(SUPPLIED ENTRIES begins)
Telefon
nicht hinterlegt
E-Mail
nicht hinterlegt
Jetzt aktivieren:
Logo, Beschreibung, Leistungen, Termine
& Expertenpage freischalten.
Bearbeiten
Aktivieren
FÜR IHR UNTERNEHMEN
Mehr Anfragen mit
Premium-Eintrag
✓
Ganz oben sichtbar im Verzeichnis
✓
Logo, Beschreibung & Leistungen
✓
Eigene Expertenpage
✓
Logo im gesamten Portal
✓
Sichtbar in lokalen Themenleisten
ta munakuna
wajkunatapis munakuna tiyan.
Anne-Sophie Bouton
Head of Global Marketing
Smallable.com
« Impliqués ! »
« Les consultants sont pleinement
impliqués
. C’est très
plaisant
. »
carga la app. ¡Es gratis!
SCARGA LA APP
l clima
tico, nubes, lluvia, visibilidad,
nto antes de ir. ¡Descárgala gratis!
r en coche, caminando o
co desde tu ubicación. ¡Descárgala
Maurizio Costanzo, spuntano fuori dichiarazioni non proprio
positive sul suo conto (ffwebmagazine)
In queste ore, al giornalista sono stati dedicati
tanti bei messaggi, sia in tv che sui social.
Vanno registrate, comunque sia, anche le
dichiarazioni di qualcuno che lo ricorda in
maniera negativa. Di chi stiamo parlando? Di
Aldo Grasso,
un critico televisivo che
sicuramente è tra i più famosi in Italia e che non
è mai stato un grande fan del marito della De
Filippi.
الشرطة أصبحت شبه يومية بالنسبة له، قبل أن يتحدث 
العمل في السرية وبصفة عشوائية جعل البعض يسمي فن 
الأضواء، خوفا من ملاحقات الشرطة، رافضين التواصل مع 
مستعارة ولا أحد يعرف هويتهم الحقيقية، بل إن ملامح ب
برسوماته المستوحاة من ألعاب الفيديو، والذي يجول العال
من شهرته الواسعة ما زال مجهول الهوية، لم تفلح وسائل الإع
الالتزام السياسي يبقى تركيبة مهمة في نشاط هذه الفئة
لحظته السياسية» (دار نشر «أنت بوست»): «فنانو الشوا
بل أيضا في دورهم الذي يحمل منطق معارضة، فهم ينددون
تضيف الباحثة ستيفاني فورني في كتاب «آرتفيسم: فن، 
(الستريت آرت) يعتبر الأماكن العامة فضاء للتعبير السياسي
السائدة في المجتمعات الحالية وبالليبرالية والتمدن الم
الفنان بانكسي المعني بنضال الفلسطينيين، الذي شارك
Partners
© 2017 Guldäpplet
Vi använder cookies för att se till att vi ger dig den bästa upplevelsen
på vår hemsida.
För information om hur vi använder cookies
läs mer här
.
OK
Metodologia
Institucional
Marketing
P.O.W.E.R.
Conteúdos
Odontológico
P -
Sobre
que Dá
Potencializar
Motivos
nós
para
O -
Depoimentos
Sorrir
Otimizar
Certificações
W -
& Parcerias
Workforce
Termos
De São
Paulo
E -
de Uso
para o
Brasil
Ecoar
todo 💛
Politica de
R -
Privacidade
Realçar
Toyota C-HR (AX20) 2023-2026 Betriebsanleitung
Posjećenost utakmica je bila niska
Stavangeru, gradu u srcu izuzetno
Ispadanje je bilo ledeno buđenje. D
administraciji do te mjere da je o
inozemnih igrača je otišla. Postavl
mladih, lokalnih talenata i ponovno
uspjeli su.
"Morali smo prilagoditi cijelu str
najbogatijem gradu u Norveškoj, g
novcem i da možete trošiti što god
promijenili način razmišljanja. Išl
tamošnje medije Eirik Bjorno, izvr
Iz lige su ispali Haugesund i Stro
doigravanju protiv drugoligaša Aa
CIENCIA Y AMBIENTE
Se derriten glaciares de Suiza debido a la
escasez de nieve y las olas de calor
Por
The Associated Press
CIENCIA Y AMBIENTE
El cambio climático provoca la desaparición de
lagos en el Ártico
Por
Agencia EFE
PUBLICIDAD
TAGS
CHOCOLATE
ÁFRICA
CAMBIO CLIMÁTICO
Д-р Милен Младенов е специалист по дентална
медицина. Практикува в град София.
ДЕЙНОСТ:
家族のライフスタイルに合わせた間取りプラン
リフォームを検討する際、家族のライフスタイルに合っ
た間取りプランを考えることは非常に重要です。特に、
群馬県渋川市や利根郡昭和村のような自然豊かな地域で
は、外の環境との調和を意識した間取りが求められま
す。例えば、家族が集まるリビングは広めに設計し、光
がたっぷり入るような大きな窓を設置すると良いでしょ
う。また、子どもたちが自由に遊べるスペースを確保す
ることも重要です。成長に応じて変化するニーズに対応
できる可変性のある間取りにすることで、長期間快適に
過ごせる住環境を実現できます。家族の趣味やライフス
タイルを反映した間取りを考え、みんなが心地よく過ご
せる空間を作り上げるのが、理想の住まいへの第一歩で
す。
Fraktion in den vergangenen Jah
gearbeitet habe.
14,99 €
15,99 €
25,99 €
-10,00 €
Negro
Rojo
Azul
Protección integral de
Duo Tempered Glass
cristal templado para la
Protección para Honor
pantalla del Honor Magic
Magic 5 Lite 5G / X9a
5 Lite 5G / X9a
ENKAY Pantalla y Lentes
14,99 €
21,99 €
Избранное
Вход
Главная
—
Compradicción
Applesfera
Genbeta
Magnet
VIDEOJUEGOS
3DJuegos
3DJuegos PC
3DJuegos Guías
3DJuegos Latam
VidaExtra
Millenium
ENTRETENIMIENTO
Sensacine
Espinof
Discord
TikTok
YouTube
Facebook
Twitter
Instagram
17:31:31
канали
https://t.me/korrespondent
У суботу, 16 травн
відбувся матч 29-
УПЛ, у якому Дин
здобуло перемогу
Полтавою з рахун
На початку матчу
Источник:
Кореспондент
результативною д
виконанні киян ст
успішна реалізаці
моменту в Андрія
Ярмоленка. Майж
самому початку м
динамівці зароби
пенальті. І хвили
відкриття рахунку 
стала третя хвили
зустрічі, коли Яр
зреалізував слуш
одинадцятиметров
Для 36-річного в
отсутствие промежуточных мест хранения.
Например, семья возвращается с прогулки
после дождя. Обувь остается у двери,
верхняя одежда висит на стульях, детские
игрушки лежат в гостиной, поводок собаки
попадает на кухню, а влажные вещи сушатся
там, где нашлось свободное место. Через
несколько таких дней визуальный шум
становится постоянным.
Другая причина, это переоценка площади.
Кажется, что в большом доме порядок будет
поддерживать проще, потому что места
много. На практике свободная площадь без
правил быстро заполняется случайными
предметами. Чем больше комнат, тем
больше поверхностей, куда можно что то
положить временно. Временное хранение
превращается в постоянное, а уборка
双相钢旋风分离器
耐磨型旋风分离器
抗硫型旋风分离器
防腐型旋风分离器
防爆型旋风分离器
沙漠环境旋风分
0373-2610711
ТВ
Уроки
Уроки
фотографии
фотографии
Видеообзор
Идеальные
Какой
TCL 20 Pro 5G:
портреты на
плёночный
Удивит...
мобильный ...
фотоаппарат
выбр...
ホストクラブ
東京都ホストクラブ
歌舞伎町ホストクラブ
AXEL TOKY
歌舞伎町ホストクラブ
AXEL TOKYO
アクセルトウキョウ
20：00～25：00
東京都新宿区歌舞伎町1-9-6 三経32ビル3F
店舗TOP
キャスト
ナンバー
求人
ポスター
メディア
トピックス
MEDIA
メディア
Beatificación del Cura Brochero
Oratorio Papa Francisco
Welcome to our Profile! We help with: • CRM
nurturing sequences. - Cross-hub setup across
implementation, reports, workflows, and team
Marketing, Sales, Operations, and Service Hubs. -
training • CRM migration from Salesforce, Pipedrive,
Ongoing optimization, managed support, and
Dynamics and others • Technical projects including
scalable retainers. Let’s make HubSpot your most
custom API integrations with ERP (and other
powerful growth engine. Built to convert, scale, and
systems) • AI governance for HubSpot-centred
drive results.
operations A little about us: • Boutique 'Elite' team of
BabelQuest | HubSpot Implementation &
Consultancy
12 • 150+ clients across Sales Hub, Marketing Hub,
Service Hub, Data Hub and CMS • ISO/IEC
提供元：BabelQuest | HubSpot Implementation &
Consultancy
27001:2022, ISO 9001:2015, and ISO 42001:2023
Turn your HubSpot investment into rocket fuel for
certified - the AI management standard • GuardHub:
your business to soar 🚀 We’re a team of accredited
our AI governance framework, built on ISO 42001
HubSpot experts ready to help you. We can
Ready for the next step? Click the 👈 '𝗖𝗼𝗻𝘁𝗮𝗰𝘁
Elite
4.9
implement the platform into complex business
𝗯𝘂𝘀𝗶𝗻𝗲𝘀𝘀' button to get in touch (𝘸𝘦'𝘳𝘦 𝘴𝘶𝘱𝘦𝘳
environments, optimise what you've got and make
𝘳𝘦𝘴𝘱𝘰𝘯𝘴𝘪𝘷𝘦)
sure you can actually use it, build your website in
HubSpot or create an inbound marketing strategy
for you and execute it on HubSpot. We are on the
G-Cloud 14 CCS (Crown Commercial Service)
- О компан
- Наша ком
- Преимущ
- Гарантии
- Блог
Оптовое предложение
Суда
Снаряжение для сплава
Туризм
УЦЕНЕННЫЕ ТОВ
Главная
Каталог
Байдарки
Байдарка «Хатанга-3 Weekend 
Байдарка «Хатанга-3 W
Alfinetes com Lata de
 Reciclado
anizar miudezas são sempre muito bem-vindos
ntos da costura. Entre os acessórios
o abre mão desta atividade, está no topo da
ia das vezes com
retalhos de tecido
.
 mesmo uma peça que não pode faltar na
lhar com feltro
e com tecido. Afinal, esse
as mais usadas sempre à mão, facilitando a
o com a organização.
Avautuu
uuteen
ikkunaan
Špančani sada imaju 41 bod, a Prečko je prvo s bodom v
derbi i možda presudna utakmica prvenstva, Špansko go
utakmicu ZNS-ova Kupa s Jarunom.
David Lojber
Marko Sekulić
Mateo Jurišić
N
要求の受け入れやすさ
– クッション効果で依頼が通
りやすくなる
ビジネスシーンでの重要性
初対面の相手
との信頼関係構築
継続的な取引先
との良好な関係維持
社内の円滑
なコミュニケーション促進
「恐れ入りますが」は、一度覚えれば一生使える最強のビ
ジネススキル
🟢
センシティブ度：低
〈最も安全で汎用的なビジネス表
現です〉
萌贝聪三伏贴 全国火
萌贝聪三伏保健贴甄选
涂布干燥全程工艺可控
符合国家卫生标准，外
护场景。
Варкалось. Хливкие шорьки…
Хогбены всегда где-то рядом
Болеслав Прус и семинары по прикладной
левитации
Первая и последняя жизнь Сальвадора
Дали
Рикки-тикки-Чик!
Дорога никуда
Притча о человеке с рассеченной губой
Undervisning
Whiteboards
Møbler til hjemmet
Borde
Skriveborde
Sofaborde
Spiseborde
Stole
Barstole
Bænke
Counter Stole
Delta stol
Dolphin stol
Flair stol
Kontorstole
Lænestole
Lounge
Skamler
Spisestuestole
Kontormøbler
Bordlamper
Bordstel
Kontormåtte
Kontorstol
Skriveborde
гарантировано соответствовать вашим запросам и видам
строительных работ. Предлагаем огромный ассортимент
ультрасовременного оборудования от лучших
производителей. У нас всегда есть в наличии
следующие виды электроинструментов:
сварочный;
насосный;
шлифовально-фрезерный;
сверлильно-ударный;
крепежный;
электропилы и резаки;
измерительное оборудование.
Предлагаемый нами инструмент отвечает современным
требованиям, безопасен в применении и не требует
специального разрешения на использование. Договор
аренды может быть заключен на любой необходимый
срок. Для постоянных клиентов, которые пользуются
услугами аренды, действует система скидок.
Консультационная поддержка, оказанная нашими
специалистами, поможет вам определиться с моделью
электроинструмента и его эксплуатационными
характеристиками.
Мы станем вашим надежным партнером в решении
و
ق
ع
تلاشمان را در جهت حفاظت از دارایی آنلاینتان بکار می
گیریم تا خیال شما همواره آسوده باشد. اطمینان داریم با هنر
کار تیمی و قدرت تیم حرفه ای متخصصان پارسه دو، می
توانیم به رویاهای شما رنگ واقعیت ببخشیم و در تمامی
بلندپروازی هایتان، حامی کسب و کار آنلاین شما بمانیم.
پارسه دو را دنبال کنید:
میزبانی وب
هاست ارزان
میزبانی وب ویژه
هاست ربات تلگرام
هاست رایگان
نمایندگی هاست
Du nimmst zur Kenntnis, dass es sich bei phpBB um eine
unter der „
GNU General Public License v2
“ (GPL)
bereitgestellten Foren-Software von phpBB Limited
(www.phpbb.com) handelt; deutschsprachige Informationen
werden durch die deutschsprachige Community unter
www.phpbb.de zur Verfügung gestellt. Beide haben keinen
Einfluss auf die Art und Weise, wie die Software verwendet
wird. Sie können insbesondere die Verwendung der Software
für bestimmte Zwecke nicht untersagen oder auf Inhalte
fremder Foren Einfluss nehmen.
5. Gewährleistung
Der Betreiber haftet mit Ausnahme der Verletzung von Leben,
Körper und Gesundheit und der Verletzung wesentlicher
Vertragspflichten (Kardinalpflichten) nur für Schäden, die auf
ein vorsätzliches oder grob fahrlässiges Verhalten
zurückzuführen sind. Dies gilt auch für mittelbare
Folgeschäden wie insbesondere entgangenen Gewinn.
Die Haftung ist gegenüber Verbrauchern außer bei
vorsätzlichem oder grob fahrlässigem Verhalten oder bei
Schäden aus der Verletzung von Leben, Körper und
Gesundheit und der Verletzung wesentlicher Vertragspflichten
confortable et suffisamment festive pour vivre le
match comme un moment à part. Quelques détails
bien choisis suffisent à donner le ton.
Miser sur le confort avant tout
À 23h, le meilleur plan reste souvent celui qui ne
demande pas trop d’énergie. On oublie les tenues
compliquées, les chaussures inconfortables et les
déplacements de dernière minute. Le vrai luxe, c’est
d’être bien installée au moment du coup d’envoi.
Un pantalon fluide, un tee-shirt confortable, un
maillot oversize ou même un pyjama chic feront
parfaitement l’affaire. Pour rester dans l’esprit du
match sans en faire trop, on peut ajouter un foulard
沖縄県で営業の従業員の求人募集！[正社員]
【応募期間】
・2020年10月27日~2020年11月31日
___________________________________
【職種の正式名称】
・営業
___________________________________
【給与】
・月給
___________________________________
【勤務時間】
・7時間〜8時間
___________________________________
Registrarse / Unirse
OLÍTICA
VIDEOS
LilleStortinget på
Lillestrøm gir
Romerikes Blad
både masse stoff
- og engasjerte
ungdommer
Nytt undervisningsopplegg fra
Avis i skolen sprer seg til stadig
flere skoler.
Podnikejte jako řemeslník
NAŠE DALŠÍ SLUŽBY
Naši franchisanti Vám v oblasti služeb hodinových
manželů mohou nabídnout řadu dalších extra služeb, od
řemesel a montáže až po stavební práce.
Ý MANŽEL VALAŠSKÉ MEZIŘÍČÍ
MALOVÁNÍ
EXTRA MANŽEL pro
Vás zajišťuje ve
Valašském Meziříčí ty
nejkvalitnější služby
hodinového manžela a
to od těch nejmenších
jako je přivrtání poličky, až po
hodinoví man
(SUPPLIED ENTRIES ends)
• _WHAT TO PRODUCE_: From the entries above, extract each line containing "governance".

• _EXPECTED ANSWER_:
systems) • AI governance for HubSpot-centred
our AI governance framework, built on ISO 42001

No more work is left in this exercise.